Usually I like to talk about making predictions about the future based on a reading of history.
However, I found two recent articles that forced me to think about more current publications helping to set a future course of science. Think Google, but not so evil because nothing to do with advertising.
First is a story about “Giant” that announced an index of 107 million papers in a way that cleverly navigates around present copyright laws.

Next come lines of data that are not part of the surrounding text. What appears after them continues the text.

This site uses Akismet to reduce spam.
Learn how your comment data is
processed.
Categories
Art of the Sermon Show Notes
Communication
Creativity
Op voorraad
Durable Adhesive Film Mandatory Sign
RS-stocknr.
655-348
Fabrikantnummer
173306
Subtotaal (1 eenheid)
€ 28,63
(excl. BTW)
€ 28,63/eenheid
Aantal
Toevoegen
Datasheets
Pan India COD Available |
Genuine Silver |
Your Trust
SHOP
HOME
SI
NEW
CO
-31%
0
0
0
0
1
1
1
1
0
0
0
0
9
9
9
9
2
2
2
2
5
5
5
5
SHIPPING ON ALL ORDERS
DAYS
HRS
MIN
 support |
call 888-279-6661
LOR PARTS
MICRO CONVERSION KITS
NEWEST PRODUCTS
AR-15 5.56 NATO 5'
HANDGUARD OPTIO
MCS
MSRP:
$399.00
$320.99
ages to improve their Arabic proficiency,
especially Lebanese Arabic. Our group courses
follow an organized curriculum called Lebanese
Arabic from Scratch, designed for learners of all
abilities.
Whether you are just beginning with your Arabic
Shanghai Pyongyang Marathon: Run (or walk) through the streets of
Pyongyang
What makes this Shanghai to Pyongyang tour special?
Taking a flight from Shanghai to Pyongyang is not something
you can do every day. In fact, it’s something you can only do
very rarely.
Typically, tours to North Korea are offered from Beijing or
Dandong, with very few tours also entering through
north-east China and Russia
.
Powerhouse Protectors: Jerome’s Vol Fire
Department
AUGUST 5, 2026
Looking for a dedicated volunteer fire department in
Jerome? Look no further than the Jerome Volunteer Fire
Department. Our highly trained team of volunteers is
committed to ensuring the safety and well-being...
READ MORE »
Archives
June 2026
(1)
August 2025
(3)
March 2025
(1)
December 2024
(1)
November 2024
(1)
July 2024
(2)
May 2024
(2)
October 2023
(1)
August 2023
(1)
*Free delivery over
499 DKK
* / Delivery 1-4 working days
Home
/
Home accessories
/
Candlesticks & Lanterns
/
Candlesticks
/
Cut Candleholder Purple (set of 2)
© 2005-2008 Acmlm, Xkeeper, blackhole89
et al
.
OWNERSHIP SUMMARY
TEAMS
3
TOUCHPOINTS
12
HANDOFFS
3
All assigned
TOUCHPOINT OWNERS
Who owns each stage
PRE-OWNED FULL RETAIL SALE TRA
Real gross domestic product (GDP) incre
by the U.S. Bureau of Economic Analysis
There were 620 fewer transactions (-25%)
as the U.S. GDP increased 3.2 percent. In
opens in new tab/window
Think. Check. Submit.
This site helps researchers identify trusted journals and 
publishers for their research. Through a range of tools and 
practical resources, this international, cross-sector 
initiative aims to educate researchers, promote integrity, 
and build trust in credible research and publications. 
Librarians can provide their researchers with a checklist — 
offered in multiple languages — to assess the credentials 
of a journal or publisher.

Some researchers who have had early access to the index say it’s a major development in helping them to search the literature with software — a procedure known as text mining. Gitanjali Yadav, a computational biologist at the University of Cambridge, UK, who studies volatile organic compounds emitted by plants, says she aims to comb through Malamud’s index to produce analyses of the plant chemicals described in the world’s research papers. “There is no way for me — or anyone else — to experimentally analyse or measure the chemical fingerprint of each and every plant species on Earth. Much of the information we seek already exists, in published literature,” she says. But researchers are restricted by lack of access to many papers, Yadav adds. Malamud’s ‘General Index’, as he calls it, aims to address the problems faced by researchers such as Yadav.
Second is a paper on the prediction of research trends using computational analysis of available papers.
Here, we demonstrate the development of a semantic network for quantum physics, denoted SEMNET, using 750,000 scientific papers and knowledge from books and Wikipedia. We use it in conjunction with an artificial neural network for predicting future research trends. Individual scientists can use SEMNET for suggesting and inspiring personalized, out-of-the-box ideas. Computer-inspired scientific ideas will play a significant role in accelerating scientific progress, and we hope that our work directly contributes to that important goal.
It’s always tempting to invoke Douglas Adams’ famous “42” story when reading these types of articles.
The methods used look more mathematical, and rushed to conclusion, compared with something the seasoned historian might do to validate trends or meaning.